In general, a MUX allows us to choose one of n inputs for transmission to the output using $m=2^n$ control bits.The inverter may be viewed as a simple multiplexor where the inputs are tied to $V_{DD}$ and ground. Arrays of pass transistors may be used to create simple switching networks that implement various MUX arrangements.

2:1 Networks -

Operationally, the input data paths are denoted as $P_0$ and $P_1$, while the select bit S determines which input will be directed to the output. This is expressed by writing

$f = P_0.\bar S + P_1 . S$

i.e., S=0 gives and output of $f=P_0$, while S=1 gives an output of $f=P_1$

Figure shows the nFET-based design of a 2:1 multiplexor. By inverting the control signal S and applying it to MOSFET Mn1, we create the term $P_0 \bar S$ Similarly, transistor Mn2 yields the term $P_1S$ by applying the nFET logic expression. The OR operation (+) exists because either the top line is connected to the output OR the bottom line is connected to the output. Note that this neatly sidesteps the problem of not having a logic condition for an open switch by insuring that there is always a connection to the output.

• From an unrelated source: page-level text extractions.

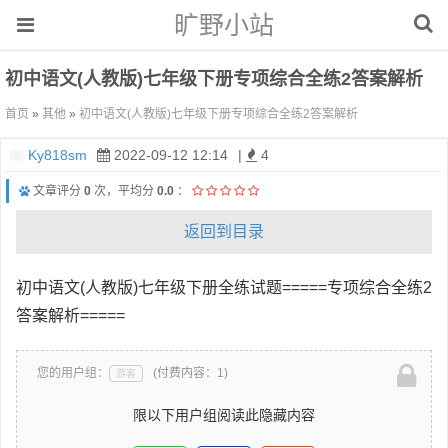
旷野小站
初中语文(人教版)七年级下册专项综合全练2答案解析
首页
»
其他
»
初中语文(人教版)七年级下册专项综合全练2答案解析
Ky818sm
2022-09-12 12:14
|
4
文章评分
0
次，平均分
0.0
：
返回到目录
初中语文(人教版)七年级下册全练试题=====专项综合全练2
答案解析=====
您的用户组：
(付费内容：1)
游客
限以下用户组阅读此隐藏内容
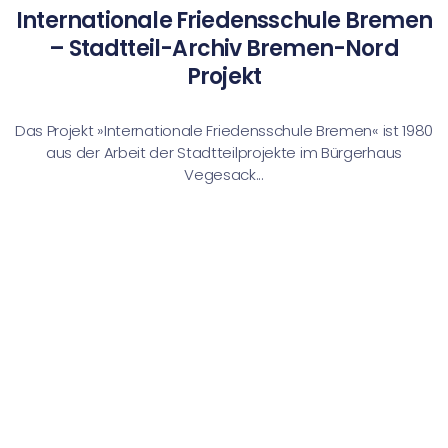
Internationale Friedensschule Bremen
– Stadtteil-Archiv Bremen-Nord
Projekt
Das Projekt »Internationale Friedensschule Bremen« ist 1980
aus der Arbeit der Stadtteilprojekte im Bürgerhaus
Vegesack...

The drawback of this circuit is the reduced voltage logic swing. The minimum voltage at the output is 0v, but the threshold voltage loss restricts the maximum voltage to

$V_{max} = V_{DD} - V_{Tn}$

In addition, charging the output to a logic 1 voltage is very slow compared to the transition downward to logic 0.

A pFET design for a 2:1 network is shown in Figure . This has the same logical output, but now we apply S to the upper FET Mp1 to switch it ON when S=0. When S=1, the lower FET Mp2 conducts. The output voltage range for this network is between $|V_{Tp}|$ and $V_{DD}$ with the transition to a logic 0 state being the slowest. It would be rare to find this circuit used in practice because we usually try to avoid pFETs in the signal path. However, if the switching speed is not critical, then it could be used to fill up otherwise vacant real estate on the chip. This layout strategy saves the nFETs for the high-speed circuits.

4:1 MUX Networks -

A 4:1 multiplexor uses a two bit word $S_1S_0$ to switch one of the four inputs paths $P_0,P_1,P_2,P_3,$ to the output. This is expressed by

$f = (\bar S_1. \bar S_0).P_0 + (\bar S_1. S_0).P_1 + (S_1. \bar S_0).P_2 + (S_1.S_0).P_3 $

so that the decimal equivalent of $S_1S_0$ determines the selected path.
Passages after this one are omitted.